While some students own dogs, cats, or freshwater fish, some, like sophomore Ashley Lentz, have three ducks living in their backyard. A closer look at a few students at Aragon reveals that the variety of pet preferences are not at all limited to the most common.
Lentz acquired the three ducks when her mother’s third grade class hatched them for a school project. “Since I live on a beach, we thought it would be a perfect place for them to live,” says Lentz. “They just swim around and hang out around the house. They don’t go far because they don’t want to miss a meal.”
When her ducks were little, Lentz taught them how to swim. “We had to put them in the sink because they didn’t know how to swim by themselves. And when they got big enough to go outside, they would follow me into the lagoon in my backyard,” says Lentz.
Lentz says she must feed the ducks every morning and night. “They are very time consuming pets. Between cleaning up after them and feeding them, it’s a lot of work.”

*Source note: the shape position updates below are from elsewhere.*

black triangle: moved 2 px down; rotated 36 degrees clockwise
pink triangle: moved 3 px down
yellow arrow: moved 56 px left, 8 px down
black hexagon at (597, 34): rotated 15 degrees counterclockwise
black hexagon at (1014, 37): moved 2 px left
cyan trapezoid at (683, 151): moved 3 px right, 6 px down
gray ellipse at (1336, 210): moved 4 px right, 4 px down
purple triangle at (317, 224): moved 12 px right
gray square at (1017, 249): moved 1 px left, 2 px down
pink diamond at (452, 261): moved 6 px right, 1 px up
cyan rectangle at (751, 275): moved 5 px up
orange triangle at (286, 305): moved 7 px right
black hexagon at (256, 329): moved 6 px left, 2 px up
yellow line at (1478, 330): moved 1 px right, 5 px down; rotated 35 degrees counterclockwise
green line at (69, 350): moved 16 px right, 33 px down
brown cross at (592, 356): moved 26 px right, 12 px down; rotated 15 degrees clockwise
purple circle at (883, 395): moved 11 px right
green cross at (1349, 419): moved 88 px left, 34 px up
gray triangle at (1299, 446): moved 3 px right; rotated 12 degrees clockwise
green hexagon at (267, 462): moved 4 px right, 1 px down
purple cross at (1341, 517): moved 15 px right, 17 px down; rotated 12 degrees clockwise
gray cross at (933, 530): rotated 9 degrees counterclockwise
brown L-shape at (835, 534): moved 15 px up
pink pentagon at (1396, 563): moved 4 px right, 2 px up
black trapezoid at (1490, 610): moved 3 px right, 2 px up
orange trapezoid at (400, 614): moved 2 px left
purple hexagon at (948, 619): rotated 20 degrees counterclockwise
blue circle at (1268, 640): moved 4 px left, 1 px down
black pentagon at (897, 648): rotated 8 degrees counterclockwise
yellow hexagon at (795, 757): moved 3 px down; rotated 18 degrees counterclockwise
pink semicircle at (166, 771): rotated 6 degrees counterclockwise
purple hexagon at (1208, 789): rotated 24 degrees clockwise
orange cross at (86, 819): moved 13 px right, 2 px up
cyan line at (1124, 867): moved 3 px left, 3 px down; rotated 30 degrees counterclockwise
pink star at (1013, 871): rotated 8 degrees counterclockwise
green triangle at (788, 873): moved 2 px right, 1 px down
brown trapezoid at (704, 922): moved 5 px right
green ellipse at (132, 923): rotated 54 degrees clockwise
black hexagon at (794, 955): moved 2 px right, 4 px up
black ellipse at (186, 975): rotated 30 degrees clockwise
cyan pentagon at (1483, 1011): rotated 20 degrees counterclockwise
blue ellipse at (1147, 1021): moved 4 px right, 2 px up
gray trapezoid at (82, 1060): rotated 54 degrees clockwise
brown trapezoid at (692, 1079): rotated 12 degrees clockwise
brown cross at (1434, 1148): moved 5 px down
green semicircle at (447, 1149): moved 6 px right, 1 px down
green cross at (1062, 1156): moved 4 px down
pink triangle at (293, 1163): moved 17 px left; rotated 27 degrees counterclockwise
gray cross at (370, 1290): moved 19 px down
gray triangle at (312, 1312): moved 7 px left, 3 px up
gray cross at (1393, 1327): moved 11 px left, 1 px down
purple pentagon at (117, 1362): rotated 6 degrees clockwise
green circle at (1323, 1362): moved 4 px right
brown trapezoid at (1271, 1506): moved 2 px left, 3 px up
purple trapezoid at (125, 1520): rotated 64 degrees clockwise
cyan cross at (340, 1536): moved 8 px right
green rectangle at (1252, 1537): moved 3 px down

However, she says that they make “great pets if you have the proper place for them to live.”
Biology teacher Katherine Ward has owned numerous unusual pets in the past including “leopard geckos, a chinchilla, fire-bellied toads, red-eared slider turtles, [and] a red-tail boa constrictor [named] Akuma.”
All of these lived in her old classroom, and most went to former students when she moved to her new room. She currently owns a pet colony of pill bugs.
“The chinchilla, Max, was really easy. It ate pellets,” says Ward. “What was interesting about it was . . . [that] [it] bathed in dust. It would roll around in its bowl of sand and make this big dust cloud.”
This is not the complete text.